## Task objective
Could you say how many lines below contain the word "dropdown"? Give the number with no other text.

## Records to process
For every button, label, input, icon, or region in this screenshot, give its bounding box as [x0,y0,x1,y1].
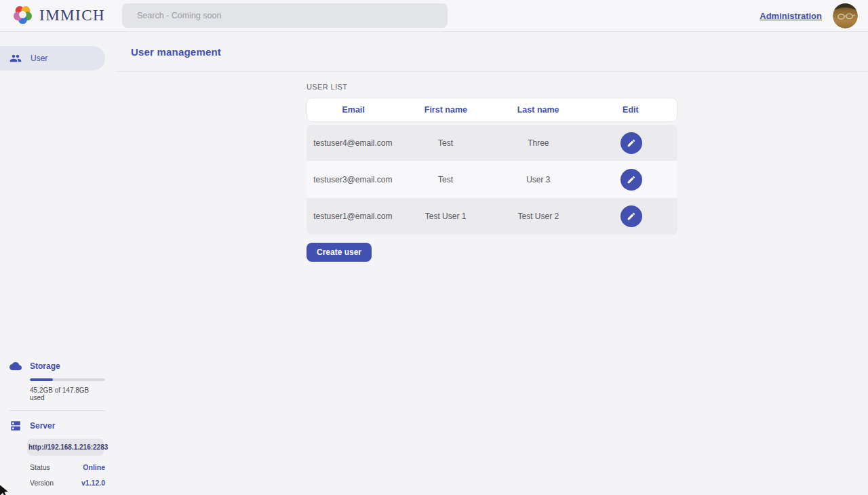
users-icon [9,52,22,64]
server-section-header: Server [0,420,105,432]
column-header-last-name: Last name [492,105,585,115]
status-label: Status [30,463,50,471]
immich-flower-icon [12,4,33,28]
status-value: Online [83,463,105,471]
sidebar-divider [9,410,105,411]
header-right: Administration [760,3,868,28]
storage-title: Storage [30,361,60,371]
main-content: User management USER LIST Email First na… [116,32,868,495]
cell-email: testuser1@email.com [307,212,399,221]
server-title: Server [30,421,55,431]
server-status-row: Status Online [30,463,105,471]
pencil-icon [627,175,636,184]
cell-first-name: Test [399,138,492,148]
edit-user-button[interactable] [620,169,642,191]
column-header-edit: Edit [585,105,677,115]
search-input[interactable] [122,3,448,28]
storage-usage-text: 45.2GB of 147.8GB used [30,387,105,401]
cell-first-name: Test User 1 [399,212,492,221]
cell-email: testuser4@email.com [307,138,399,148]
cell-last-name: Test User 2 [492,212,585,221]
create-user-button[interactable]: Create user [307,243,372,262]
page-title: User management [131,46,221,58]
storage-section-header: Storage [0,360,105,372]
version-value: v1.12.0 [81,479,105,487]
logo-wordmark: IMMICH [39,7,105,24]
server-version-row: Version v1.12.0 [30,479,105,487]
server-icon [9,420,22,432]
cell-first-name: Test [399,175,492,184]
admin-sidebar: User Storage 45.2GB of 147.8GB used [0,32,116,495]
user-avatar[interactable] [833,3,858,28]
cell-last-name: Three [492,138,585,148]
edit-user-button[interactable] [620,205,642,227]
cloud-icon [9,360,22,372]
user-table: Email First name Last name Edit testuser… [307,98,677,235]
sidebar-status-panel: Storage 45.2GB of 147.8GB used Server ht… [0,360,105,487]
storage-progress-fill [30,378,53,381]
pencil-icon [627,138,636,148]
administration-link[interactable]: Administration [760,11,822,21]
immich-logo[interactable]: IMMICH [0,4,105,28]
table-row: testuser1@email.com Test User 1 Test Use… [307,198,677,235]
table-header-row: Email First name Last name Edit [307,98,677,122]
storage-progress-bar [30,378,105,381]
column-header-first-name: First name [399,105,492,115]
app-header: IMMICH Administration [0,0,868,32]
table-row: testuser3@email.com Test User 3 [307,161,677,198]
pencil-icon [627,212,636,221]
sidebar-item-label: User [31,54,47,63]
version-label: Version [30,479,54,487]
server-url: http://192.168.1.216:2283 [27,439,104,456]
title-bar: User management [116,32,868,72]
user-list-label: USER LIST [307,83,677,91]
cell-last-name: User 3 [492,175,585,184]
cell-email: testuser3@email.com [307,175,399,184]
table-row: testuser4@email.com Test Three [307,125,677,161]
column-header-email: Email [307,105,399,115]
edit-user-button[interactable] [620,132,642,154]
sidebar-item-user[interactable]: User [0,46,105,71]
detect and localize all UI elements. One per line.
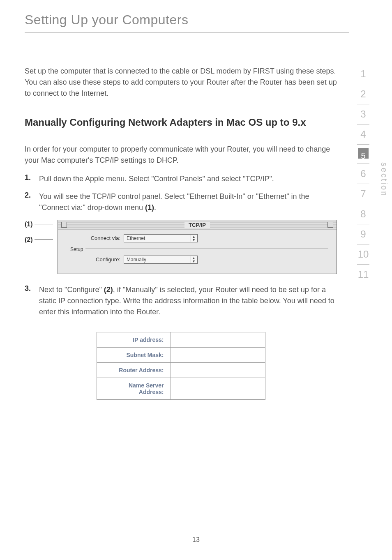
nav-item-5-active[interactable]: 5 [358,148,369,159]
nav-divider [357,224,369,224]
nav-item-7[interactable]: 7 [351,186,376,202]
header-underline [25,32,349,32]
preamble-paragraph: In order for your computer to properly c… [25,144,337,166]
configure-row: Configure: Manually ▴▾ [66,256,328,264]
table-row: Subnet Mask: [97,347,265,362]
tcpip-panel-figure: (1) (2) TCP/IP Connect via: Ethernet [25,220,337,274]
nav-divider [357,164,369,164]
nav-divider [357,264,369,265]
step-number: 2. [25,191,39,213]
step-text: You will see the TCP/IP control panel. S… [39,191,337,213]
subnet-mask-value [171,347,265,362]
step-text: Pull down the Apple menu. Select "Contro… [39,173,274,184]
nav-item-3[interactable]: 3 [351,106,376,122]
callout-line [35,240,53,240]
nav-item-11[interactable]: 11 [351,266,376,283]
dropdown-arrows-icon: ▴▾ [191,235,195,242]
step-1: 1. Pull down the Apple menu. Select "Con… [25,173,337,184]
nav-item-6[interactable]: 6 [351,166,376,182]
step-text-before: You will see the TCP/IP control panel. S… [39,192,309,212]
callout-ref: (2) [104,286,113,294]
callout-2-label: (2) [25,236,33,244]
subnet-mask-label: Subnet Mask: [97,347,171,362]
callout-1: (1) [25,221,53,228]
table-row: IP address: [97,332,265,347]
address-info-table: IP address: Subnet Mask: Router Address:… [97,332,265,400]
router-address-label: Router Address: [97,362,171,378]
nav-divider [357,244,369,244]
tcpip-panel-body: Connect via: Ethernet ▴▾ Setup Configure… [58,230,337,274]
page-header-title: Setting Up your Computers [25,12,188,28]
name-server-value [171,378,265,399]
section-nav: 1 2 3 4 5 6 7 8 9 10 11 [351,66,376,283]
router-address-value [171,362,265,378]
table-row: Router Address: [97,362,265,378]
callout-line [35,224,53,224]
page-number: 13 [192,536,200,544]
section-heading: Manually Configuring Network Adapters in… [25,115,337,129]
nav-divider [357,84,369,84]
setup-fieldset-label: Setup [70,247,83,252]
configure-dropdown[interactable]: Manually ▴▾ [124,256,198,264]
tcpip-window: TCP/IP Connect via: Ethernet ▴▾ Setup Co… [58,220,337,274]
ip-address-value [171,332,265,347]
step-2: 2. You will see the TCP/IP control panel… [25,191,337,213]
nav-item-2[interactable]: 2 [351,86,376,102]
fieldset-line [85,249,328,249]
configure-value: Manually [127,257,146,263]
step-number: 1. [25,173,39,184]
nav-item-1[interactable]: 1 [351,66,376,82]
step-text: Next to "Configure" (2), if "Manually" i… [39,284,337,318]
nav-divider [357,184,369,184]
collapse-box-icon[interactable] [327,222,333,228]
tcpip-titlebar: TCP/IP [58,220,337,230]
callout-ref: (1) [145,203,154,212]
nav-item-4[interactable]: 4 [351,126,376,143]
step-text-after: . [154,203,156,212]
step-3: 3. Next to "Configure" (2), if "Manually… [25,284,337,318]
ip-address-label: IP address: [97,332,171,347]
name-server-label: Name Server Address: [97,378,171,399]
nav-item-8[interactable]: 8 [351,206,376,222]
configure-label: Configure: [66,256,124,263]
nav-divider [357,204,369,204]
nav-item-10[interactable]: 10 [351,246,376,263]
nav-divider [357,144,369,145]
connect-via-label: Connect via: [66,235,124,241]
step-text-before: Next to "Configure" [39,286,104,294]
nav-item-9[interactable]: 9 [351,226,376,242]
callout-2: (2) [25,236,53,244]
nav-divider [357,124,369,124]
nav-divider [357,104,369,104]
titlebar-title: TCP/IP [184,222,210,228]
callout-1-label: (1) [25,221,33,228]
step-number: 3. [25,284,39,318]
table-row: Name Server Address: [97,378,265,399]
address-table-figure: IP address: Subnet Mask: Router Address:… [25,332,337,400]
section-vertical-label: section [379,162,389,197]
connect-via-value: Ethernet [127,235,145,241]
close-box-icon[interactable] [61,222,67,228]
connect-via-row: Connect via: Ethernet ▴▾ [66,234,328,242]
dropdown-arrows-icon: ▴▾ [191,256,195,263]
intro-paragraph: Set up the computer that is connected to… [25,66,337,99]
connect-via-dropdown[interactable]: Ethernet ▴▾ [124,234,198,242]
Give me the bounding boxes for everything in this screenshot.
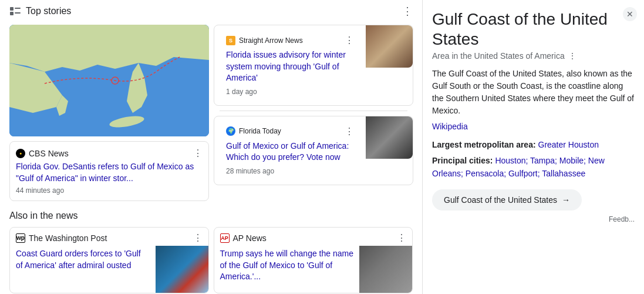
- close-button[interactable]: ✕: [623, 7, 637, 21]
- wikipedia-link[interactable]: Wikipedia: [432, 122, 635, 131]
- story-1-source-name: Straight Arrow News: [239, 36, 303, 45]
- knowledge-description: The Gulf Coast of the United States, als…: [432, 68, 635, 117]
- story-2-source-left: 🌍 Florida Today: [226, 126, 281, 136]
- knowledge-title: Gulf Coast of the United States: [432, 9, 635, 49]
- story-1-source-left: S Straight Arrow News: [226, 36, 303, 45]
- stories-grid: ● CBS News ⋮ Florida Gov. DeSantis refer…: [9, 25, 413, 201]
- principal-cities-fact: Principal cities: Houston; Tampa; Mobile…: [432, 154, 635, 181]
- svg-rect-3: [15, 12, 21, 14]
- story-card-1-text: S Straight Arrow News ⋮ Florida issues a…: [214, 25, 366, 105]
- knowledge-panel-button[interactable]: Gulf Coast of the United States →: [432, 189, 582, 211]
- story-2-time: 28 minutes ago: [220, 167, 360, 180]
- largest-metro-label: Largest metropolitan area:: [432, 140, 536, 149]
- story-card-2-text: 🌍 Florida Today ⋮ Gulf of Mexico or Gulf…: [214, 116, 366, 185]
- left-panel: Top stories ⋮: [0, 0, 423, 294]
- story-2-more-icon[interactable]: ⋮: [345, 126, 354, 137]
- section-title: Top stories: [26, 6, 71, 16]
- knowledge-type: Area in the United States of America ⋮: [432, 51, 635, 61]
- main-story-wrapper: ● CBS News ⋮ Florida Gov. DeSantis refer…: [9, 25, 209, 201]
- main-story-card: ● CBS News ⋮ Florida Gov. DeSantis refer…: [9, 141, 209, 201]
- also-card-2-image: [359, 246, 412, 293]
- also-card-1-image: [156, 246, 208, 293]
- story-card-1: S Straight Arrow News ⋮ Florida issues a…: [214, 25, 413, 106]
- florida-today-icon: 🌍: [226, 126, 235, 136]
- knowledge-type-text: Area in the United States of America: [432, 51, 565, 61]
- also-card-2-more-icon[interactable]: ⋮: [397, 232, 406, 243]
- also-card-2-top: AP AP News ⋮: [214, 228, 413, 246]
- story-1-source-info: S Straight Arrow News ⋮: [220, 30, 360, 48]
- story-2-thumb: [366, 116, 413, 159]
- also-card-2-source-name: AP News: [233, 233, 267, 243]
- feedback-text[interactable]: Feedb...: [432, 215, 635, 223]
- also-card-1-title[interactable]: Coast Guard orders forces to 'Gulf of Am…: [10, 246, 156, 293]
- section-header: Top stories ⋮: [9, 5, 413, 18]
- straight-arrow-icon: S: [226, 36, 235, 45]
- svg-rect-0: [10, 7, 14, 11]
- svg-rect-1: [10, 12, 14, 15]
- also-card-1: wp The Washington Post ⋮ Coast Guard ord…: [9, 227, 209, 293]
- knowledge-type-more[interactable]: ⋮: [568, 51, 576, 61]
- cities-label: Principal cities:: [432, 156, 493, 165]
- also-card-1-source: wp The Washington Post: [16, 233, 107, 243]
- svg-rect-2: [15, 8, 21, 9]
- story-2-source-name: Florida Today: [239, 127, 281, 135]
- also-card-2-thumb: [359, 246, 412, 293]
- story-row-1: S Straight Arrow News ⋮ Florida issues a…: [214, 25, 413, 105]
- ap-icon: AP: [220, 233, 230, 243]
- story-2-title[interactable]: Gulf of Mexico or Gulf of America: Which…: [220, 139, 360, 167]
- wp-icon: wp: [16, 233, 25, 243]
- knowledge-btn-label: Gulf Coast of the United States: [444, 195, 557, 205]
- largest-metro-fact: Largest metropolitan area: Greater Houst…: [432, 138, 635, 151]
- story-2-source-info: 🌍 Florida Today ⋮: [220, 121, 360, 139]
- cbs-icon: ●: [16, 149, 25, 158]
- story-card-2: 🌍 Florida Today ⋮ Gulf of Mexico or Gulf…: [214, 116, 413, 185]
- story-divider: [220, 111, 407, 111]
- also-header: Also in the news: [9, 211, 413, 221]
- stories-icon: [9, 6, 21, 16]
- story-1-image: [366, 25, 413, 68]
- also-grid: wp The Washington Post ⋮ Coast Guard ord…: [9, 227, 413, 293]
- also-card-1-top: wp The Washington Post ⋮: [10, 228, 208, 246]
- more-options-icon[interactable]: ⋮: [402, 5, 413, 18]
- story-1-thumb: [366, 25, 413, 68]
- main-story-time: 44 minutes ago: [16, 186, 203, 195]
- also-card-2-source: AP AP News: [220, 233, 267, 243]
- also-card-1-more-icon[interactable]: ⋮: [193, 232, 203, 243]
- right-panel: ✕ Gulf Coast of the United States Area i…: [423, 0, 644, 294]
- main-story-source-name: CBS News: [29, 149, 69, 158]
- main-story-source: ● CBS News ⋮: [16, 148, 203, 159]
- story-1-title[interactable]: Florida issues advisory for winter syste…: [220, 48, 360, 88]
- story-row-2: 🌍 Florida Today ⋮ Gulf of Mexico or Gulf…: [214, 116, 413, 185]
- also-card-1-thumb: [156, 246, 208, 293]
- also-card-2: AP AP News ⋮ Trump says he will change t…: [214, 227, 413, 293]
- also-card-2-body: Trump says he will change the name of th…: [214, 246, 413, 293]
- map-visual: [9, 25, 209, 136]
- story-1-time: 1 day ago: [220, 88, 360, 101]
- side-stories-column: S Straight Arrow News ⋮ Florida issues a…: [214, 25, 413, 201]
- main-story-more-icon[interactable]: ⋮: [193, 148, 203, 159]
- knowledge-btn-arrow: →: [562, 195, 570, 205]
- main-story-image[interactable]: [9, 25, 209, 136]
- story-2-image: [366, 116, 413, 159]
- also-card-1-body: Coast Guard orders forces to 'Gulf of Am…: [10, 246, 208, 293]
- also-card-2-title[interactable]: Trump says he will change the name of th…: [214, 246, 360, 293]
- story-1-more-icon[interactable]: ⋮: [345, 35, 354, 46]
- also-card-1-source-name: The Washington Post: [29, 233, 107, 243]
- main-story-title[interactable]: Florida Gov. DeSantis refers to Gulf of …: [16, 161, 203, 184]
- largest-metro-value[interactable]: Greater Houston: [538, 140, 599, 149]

## Result for this task
4